Today, it is no longer sufficient to design a product that just works. Products need to have an amazing user experience to stand out from the crowd, to be successful, and to have a user base, who enjoys using them. In a nutshell: products need to be more than mere functional.
The designers Don Norman and Aarron Walter are asking this question for decades: How can design evoke positive and memorable experiences?
In this post, I want to explore the topic of emotional design. I will draw on research by Norman and Walter, and will ask why we enjoy using some products and others not. Hope you enjoy reading this post!
More than just functional: Design that works for the user
You probably know the problem: you open a door and press the handle, but it doesn’t open. You press again and then realize you should have pulled. Congrats! You have encountered a so-called “Norman Door”.
Ambiguous doors are named after professor and designer Don Norman, who has written books such as “The Design of Everyday Things” and is engaging with questions of functionality of everyday objects.
A “Norman door” does work: it opens and closes. But it doesn’t work for the user. Product Manager, Designer, and QA agents are all engaged in this miraculous questions: How can we build a product that truly works for the user?
Emotional Design: How products can lead to positive experiences
Aarron Walter, General Manager of New Products of Mailchimp and author of the book “Designing for Emotion” has a term for this question: emotional design.
What does that mean?
According to Aarron Walters theory, a product should be functional, reliable, and usable (in that order). Emotional design is another level that adds on to a product when mere functionality is secured.
Why you should think about emotional design
Great design can evoke positive emotions. These could be: curiosity, gratitude, surprise, originality, success, satisfaction.
Think about the apps that you use on daily basis. Now think about your favorite app. Which emotions do you have when using it? Surprise can be one of these emotions, for example, when you discover new functions such as the Face Swap Lenses from Snapchat. Or the feeling of success if you reach a new level on Pokemon Go…

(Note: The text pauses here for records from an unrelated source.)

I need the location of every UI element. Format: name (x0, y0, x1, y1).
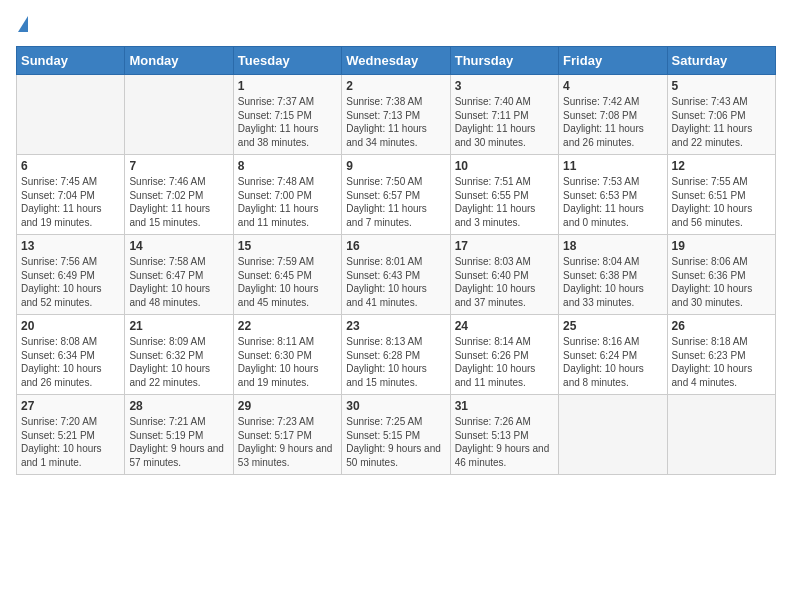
day-number: 17 (455, 239, 554, 253)
day-info: Sunrise: 7:48 AM Sunset: 7:00 PM Dayligh… (238, 175, 337, 229)
calendar-cell: 20Sunrise: 8:08 AM Sunset: 6:34 PM Dayli… (17, 315, 125, 395)
day-info: Sunrise: 8:13 AM Sunset: 6:28 PM Dayligh… (346, 335, 445, 389)
day-info: Sunrise: 7:38 AM Sunset: 7:13 PM Dayligh… (346, 95, 445, 149)
day-number: 5 (672, 79, 771, 93)
day-number: 1 (238, 79, 337, 93)
header-day-monday: Monday (125, 47, 233, 75)
day-info: Sunrise: 7:45 AM Sunset: 7:04 PM Dayligh… (21, 175, 120, 229)
calendar-cell: 4Sunrise: 7:42 AM Sunset: 7:08 PM Daylig… (559, 75, 667, 155)
calendar-cell: 5Sunrise: 7:43 AM Sunset: 7:06 PM Daylig… (667, 75, 775, 155)
day-number: 22 (238, 319, 337, 333)
calendar-cell: 30Sunrise: 7:25 AM Sunset: 5:15 PM Dayli… (342, 395, 450, 475)
week-row-3: 13Sunrise: 7:56 AM Sunset: 6:49 PM Dayli… (17, 235, 776, 315)
calendar-cell: 1Sunrise: 7:37 AM Sunset: 7:15 PM Daylig… (233, 75, 341, 155)
day-info: Sunrise: 8:18 AM Sunset: 6:23 PM Dayligh… (672, 335, 771, 389)
day-number: 12 (672, 159, 771, 173)
day-info: Sunrise: 7:40 AM Sunset: 7:11 PM Dayligh… (455, 95, 554, 149)
week-row-2: 6Sunrise: 7:45 AM Sunset: 7:04 PM Daylig… (17, 155, 776, 235)
calendar-cell: 7Sunrise: 7:46 AM Sunset: 7:02 PM Daylig… (125, 155, 233, 235)
calendar-cell: 10Sunrise: 7:51 AM Sunset: 6:55 PM Dayli… (450, 155, 558, 235)
day-info: Sunrise: 7:53 AM Sunset: 6:53 PM Dayligh… (563, 175, 662, 229)
day-info: Sunrise: 8:14 AM Sunset: 6:26 PM Dayligh… (455, 335, 554, 389)
day-number: 20 (21, 319, 120, 333)
day-number: 21 (129, 319, 228, 333)
day-info: Sunrise: 8:11 AM Sunset: 6:30 PM Dayligh… (238, 335, 337, 389)
calendar-cell: 11Sunrise: 7:53 AM Sunset: 6:53 PM Dayli… (559, 155, 667, 235)
calendar-cell: 3Sunrise: 7:40 AM Sunset: 7:11 PM Daylig… (450, 75, 558, 155)
day-info: Sunrise: 8:04 AM Sunset: 6:38 PM Dayligh… (563, 255, 662, 309)
day-info: Sunrise: 8:08 AM Sunset: 6:34 PM Dayligh… (21, 335, 120, 389)
day-number: 6 (21, 159, 120, 173)
header-day-thursday: Thursday (450, 47, 558, 75)
calendar-cell: 15Sunrise: 7:59 AM Sunset: 6:45 PM Dayli… (233, 235, 341, 315)
calendar-cell: 31Sunrise: 7:26 AM Sunset: 5:13 PM Dayli… (450, 395, 558, 475)
day-info: Sunrise: 7:51 AM Sunset: 6:55 PM Dayligh… (455, 175, 554, 229)
calendar-cell (559, 395, 667, 475)
header-day-tuesday: Tuesday (233, 47, 341, 75)
calendar-cell: 13Sunrise: 7:56 AM Sunset: 6:49 PM Dayli… (17, 235, 125, 315)
calendar-cell: 24Sunrise: 8:14 AM Sunset: 6:26 PM Dayli… (450, 315, 558, 395)
day-info: Sunrise: 7:46 AM Sunset: 7:02 PM Dayligh… (129, 175, 228, 229)
header-day-friday: Friday (559, 47, 667, 75)
day-info: Sunrise: 7:42 AM Sunset: 7:08 PM Dayligh… (563, 95, 662, 149)
day-number: 31 (455, 399, 554, 413)
logo (16, 16, 28, 34)
day-number: 18 (563, 239, 662, 253)
calendar-cell: 25Sunrise: 8:16 AM Sunset: 6:24 PM Dayli… (559, 315, 667, 395)
day-number: 8 (238, 159, 337, 173)
day-info: Sunrise: 7:25 AM Sunset: 5:15 PM Dayligh… (346, 415, 445, 469)
header-row: SundayMondayTuesdayWednesdayThursdayFrid… (17, 47, 776, 75)
calendar-cell: 28Sunrise: 7:21 AM Sunset: 5:19 PM Dayli… (125, 395, 233, 475)
calendar-body: 1Sunrise: 7:37 AM Sunset: 7:15 PM Daylig… (17, 75, 776, 475)
calendar-cell: 14Sunrise: 7:58 AM Sunset: 6:47 PM Dayli… (125, 235, 233, 315)
header-day-wednesday: Wednesday (342, 47, 450, 75)
day-info: Sunrise: 8:09 AM Sunset: 6:32 PM Dayligh… (129, 335, 228, 389)
week-row-5: 27Sunrise: 7:20 AM Sunset: 5:21 PM Dayli… (17, 395, 776, 475)
day-info: Sunrise: 7:37 AM Sunset: 7:15 PM Dayligh… (238, 95, 337, 149)
day-number: 10 (455, 159, 554, 173)
day-info: Sunrise: 8:01 AM Sunset: 6:43 PM Dayligh… (346, 255, 445, 309)
calendar-cell: 8Sunrise: 7:48 AM Sunset: 7:00 PM Daylig… (233, 155, 341, 235)
calendar-cell (125, 75, 233, 155)
day-info: Sunrise: 7:56 AM Sunset: 6:49 PM Dayligh… (21, 255, 120, 309)
calendar-table: SundayMondayTuesdayWednesdayThursdayFrid… (16, 46, 776, 475)
day-number: 4 (563, 79, 662, 93)
day-number: 3 (455, 79, 554, 93)
header-day-sunday: Sunday (17, 47, 125, 75)
day-number: 25 (563, 319, 662, 333)
day-info: Sunrise: 7:43 AM Sunset: 7:06 PM Dayligh… (672, 95, 771, 149)
calendar-cell: 21Sunrise: 8:09 AM Sunset: 6:32 PM Dayli… (125, 315, 233, 395)
calendar-cell: 19Sunrise: 8:06 AM Sunset: 6:36 PM Dayli… (667, 235, 775, 315)
day-number: 16 (346, 239, 445, 253)
day-info: Sunrise: 7:23 AM Sunset: 5:17 PM Dayligh… (238, 415, 337, 469)
week-row-1: 1Sunrise: 7:37 AM Sunset: 7:15 PM Daylig… (17, 75, 776, 155)
day-info: Sunrise: 7:50 AM Sunset: 6:57 PM Dayligh… (346, 175, 445, 229)
calendar-cell: 17Sunrise: 8:03 AM Sunset: 6:40 PM Dayli… (450, 235, 558, 315)
calendar-cell: 23Sunrise: 8:13 AM Sunset: 6:28 PM Dayli… (342, 315, 450, 395)
day-number: 27 (21, 399, 120, 413)
calendar-cell: 22Sunrise: 8:11 AM Sunset: 6:30 PM Dayli… (233, 315, 341, 395)
calendar-cell: 29Sunrise: 7:23 AM Sunset: 5:17 PM Dayli… (233, 395, 341, 475)
calendar-cell (667, 395, 775, 475)
calendar-cell: 16Sunrise: 8:01 AM Sunset: 6:43 PM Dayli… (342, 235, 450, 315)
week-row-4: 20Sunrise: 8:08 AM Sunset: 6:34 PM Dayli… (17, 315, 776, 395)
day-info: Sunrise: 7:20 AM Sunset: 5:21 PM Dayligh… (21, 415, 120, 469)
day-info: Sunrise: 8:03 AM Sunset: 6:40 PM Dayligh… (455, 255, 554, 309)
logo-triangle-icon (18, 16, 28, 32)
day-number: 9 (346, 159, 445, 173)
day-number: 24 (455, 319, 554, 333)
calendar-cell: 12Sunrise: 7:55 AM Sunset: 6:51 PM Dayli… (667, 155, 775, 235)
day-number: 26 (672, 319, 771, 333)
day-info: Sunrise: 7:59 AM Sunset: 6:45 PM Dayligh… (238, 255, 337, 309)
day-number: 11 (563, 159, 662, 173)
day-number: 28 (129, 399, 228, 413)
day-number: 13 (21, 239, 120, 253)
day-info: Sunrise: 7:58 AM Sunset: 6:47 PM Dayligh… (129, 255, 228, 309)
day-info: Sunrise: 8:16 AM Sunset: 6:24 PM Dayligh… (563, 335, 662, 389)
calendar-cell (17, 75, 125, 155)
day-info: Sunrise: 8:06 AM Sunset: 6:36 PM Dayligh… (672, 255, 771, 309)
day-info: Sunrise: 7:55 AM Sunset: 6:51 PM Dayligh… (672, 175, 771, 229)
header-day-saturday: Saturday (667, 47, 775, 75)
day-number: 29 (238, 399, 337, 413)
day-info: Sunrise: 7:26 AM Sunset: 5:13 PM Dayligh… (455, 415, 554, 469)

Another advantage of positive emotions, when using a digital product, is that we are more tolerable for frustrations: minor defects are excused more easily if the overall experience is a positive one.
3 Great examples of emotional design
1. The feeling of having achieved something
We use digital products such as Mailchimp, Intercom or Trello, to document our tasks, simplify our communication or to work more efficiently.
The feeling of having achieved something doesn’t necessarily need to come from a completed project. It can also come from laying out your tasks and deadlines in Trello, for example. Moving tasks from “Doing” to “Done” can also have a positive effect on motivation.
Products, which help users do what they want to do, can evoke positive feelings. This is especially true for more complicated tasks.
2. Interactive Design
Products can provoke happiness and curiosity if one can immediately try them out. Users, who visit our website, for example, can immediately try our feedback widget and get a sense of our product. However, that is a challenge for physical products.
I found it interesting what Bellroy did to find a solution to that problem: on their website, you can get a real feel for the wallets they are selling. You can virtually fill your wallet with cards and see the difference between the products (unfortunately, my own wallet looks more than the left one… ?) Fun and interactive web design.
A website, which allows to think about products in a new way, makes us curious and creates a fun and positive user experience.
3. Feeling entertained
It’s no secret that we are big Mailchimp-Fans at Usersnap. The friendly icon, the casual yet professional communication and not to mention the irresistible audio advertisement makes the brand very sympathetic. You get a feeling that there are real people with a great sense of humor behind this.
In most cases, we discover a new brand by visiting their website or product. However, one still wants to have an engaging, personal experience. From 404-pages to Welcome-e-mails everything should have a personal touch.
Wrapping it up.
Mere functionality is no longer sufficient for products. Products need to work for the user and provide positive, memorable experiences by evoking emotions such as curiosity, happiness or surprise. How that can work is one of the challenges for designers and product managers.